Tuesday, June 07, 2011

Recreating radical London

I came across a pile of newspapers when I was doing some tidying up on Sunday, somehow hadn’t got around to reading them & putting them in the recycling.

Well they date from last Christmas, when we had Weather to cope with on top of all the usual.

And so I have only just read an intriguing report from Rhys Blakely in Mumbai.

It tells of a house newly constructed in Mandvi, Gujerat in memory of Shyami Krishna Varma, the radical, Oxford educated lawyer who lived in London in the early years of the 20th century, a replica of a substantial house at 65, Cromwell Avenue in London’s Highgate – except that the red brick exterior is painted pink (“the navy blue of India”*). Varma bought it in 1905 to be a hostel for Indian students & a place where they could be radicalised as anti-colonial nationalists. He gave it the name India House. Gandhi visited it in 1906.

Varma left Britain in 1909 after one of his followers, Madan Lal Dhingra, assassinated Sir Curzon Wyllie at the Imperial Institute in South Kensington.

Two points to take from this story – England has, historically, taken a rather relaxed attitude towards foreign radicals, be they visitors, political refugees or living in her midst, most often regarding them as falling somewhere along a line from lunatic to incompetent clown, but sometimes as heroes fighting against injustice or oppression at home.

Those attitudes will turn, all sympathy will be lost, the moment the threat directly affects even just one of us.

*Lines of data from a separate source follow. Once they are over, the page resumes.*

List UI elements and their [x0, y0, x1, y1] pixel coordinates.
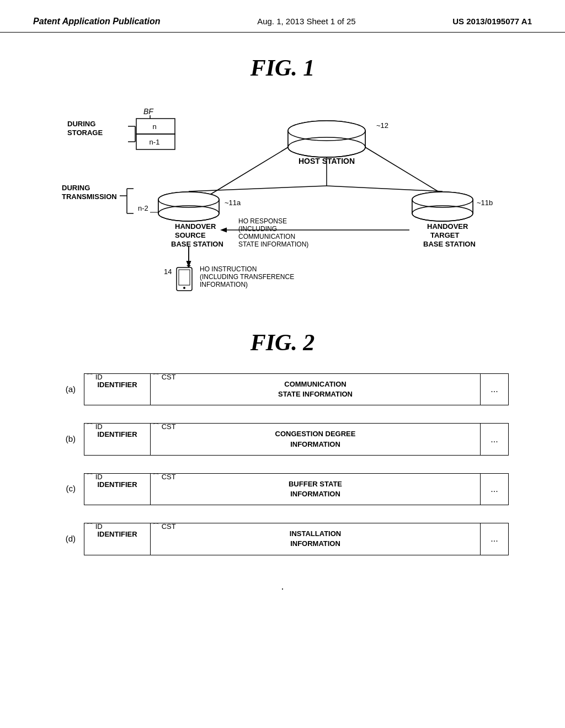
svg-text:HO RESPONSE: HO RESPONSE — [238, 217, 287, 225]
svg-text:TARGET: TARGET — [430, 231, 460, 239]
svg-text:HANDOVER: HANDOVER — [427, 222, 468, 231]
fig2-cell-info-c: BUFFER STATE INFORMATION — [151, 474, 481, 505]
page-header: Patent Application Publication Aug. 1, 2… — [0, 0, 565, 33]
svg-text:TRANSMISSION: TRANSMISSION — [62, 192, 117, 201]
svg-text:n-2: n-2 — [138, 204, 148, 212]
svg-line-22 — [211, 147, 288, 194]
fig2-title: FIG. 2 — [33, 329, 532, 356]
date-sheet-label: Aug. 1, 2013 Sheet 1 of 25 — [257, 17, 355, 26]
fig2-cell-info-d: INSTALLATION INFORMATION — [151, 523, 481, 554]
svg-text:~11b: ~11b — [477, 199, 493, 207]
fig2-label-d: (d) — [56, 534, 84, 543]
svg-text:~12: ~12 — [376, 121, 388, 130]
fig1-diagram: BF n n-1 DURING STORAGE — [56, 98, 509, 307]
svg-text:HO INSTRUCTION: HO INSTRUCTION — [200, 265, 257, 273]
svg-text:HANDOVER: HANDOVER — [175, 222, 216, 231]
svg-text:BASE STATION: BASE STATION — [423, 240, 476, 248]
svg-text:14: 14 — [164, 267, 172, 276]
svg-text:STORAGE: STORAGE — [67, 129, 103, 137]
fig2-container: (a) ⌒ ID ⌒ CST IDENTIFIER COMMUNICATION … — [56, 372, 509, 555]
fig2-label-b: (b) — [56, 434, 84, 443]
fig2-cell-info-a: COMMUNICATION STATE INFORMATION — [151, 374, 481, 405]
fig2-table-b: IDENTIFIER CONGESTION DEGREE INFORMATION… — [84, 423, 509, 455]
fig2-diagram-a: ⌒ ID ⌒ CST IDENTIFIER COMMUNICATION STAT… — [84, 372, 509, 405]
svg-text:DURING: DURING — [62, 184, 90, 192]
fig2-diagram-b: ⌒ ID ⌒ CST IDENTIFIER CONGESTION DEGREE … — [84, 422, 509, 455]
patent-number-label: US 2013/0195077 A1 — [452, 17, 532, 26]
fig2-cell-info-b: CONGESTION DEGREE INFORMATION — [151, 424, 481, 454]
fig2-table-a: IDENTIFIER COMMUNICATION STATE INFORMATI… — [84, 373, 509, 405]
fig2-cell-dots-b: ... — [481, 424, 508, 454]
fig2-row-d: (d) ⌒ ID ⌒ CST IDENTIFIER INSTALLATION I… — [56, 522, 509, 555]
fig2-diagram-c: ⌒ ID ⌒ CST IDENTIFIER BUFFER STATE INFOR… — [84, 472, 509, 505]
svg-text:~11a: ~11a — [225, 199, 241, 207]
svg-text:DURING: DURING — [67, 120, 95, 128]
svg-text:(INCLUDING: (INCLUDING — [238, 225, 277, 233]
svg-text:BASE STATION: BASE STATION — [171, 240, 223, 248]
svg-line-74 — [189, 186, 327, 191]
svg-text:SOURCE: SOURCE — [175, 231, 206, 239]
fig2-row-a: (a) ⌒ ID ⌒ CST IDENTIFIER COMMUNICATION … — [56, 372, 509, 405]
fig2-label-c: (c) — [56, 484, 84, 493]
svg-text:STATE INFORMATION): STATE INFORMATION) — [238, 240, 308, 248]
fig2-row-c: (c) ⌒ ID ⌒ CST IDENTIFIER BUFFER STATE I… — [56, 472, 509, 505]
svg-line-75 — [327, 186, 443, 191]
svg-text:BF: BF — [143, 107, 154, 116]
svg-point-56 — [412, 192, 473, 207]
fig2-row-b: (b) ⌒ ID ⌒ CST IDENTIFIER CONGESTION DEG… — [56, 422, 509, 455]
fig2-table-d: IDENTIFIER INSTALLATION INFORMATION ... — [84, 523, 509, 555]
svg-line-23 — [365, 147, 443, 194]
fig2-cell-dots-d: ... — [481, 523, 508, 554]
svg-rect-65 — [179, 270, 190, 285]
fig2-diagram-d: ⌒ ID ⌒ CST IDENTIFIER INSTALLATION INFOR… — [84, 522, 509, 555]
main-content: FIG. 1 BF n n-1 DURING STORAGE — [0, 33, 565, 617]
svg-text:(INCLUDING TRANSFERENCE: (INCLUDING TRANSFERENCE — [200, 273, 294, 281]
fig2-cell-dots-a: ... — [481, 374, 508, 405]
svg-text:INFORMATION): INFORMATION) — [200, 281, 248, 288]
svg-text:n: n — [152, 122, 156, 131]
svg-text:COMMUNICATION: COMMUNICATION — [238, 233, 295, 240]
svg-point-37 — [158, 192, 219, 207]
svg-point-66 — [183, 287, 185, 289]
fig2-cell-dots-c: ... — [481, 474, 508, 505]
footer-dot: · — [33, 572, 532, 606]
publication-label: Patent Application Publication — [33, 17, 161, 26]
svg-text:n-1: n-1 — [150, 138, 160, 146]
fig2-table-c: IDENTIFIER BUFFER STATE INFORMATION ... — [84, 473, 509, 505]
fig2-label-a: (a) — [56, 384, 84, 394]
fig1-title: FIG. 1 — [33, 55, 532, 81]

And then life can & will get very uncomfortable for those who are regarded as ‘one of them’.

Hence the national panic against the Irish who had been living in our midst who suddenly seemed all to be Fenians after the murder of Police Sergeant Brett in Manchester, & the way that Scotland Yard made life in Highgate’s India House uncomfortable after the assassination of Wyllie.

The other thing that can turn the authorities against a radical is any sign that they are becoming too popular with the populace – even if the exasperation is just with the need to provide crowd control & protection from those foreigners ‘on the other side’ who might try to make their point through an assassination on English soil.

The second point is that these incidents will be remembered by the other side long after we have forgotten about them, or at least ceased to talk about them.

And I cannot think of a previous example where the government has taken it upon itself to instruct universities to police or control discussion on their premises of these ‘extreme’ ideas, to adjudicate between the correct & mistaken interpretations of a religion other than the one to which they themselves cleave.

The architect of the Mandvi house is called Hiren Gandhi.